The result should be the listing below, restated exactly, with its pictures left out.

----

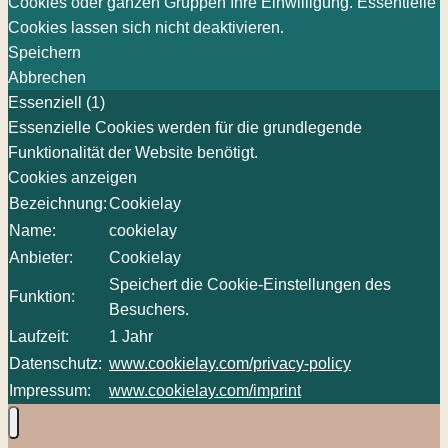
Cookies oder ganzen Gruppen Ihre Einwilligung. Essentielle
Cookies lassen sich nicht deaktivieren.
Speichern
Abbrechen
Essenziell (1)
Essenzielle Cookies werden für die grundlegende
Funktionalität der Website benötigt.
Cookies anzeigen
Bezeichnung:
Cookielay
Name:
cookielay
Anbieter:
Cookielay
Speichert die Cookie-Einstellungen des
Funktion:
Besuchers.
Laufzeit:
1 Jahr
Datenschutz:
www.cookielay.com/privacy-policy
Impressum:
www.cookielay.com/imprint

----

Answer for the task>
Cookies oder ganzen Gruppen Ihre Einwilligung. Essentielle
Cookies lassen sich nicht deaktivieren.
Speichern
Abbrechen
Essenziell (1)
Essenzielle Cookies werden für die grundlegende
Funktionalität der Website benötigt.
Cookies anzeigen
Bezeichnung:
Cookielay
Name:
cookielay
Anbieter:
Cookielay
Speichert die Cookie-Einstellungen des
Funktion:
Besuchers.
Laufzeit:
1 Jahr
Datenschutz:
www.cookielay.com/privacy-policy
Impressum:
www.cookielay.com/imprint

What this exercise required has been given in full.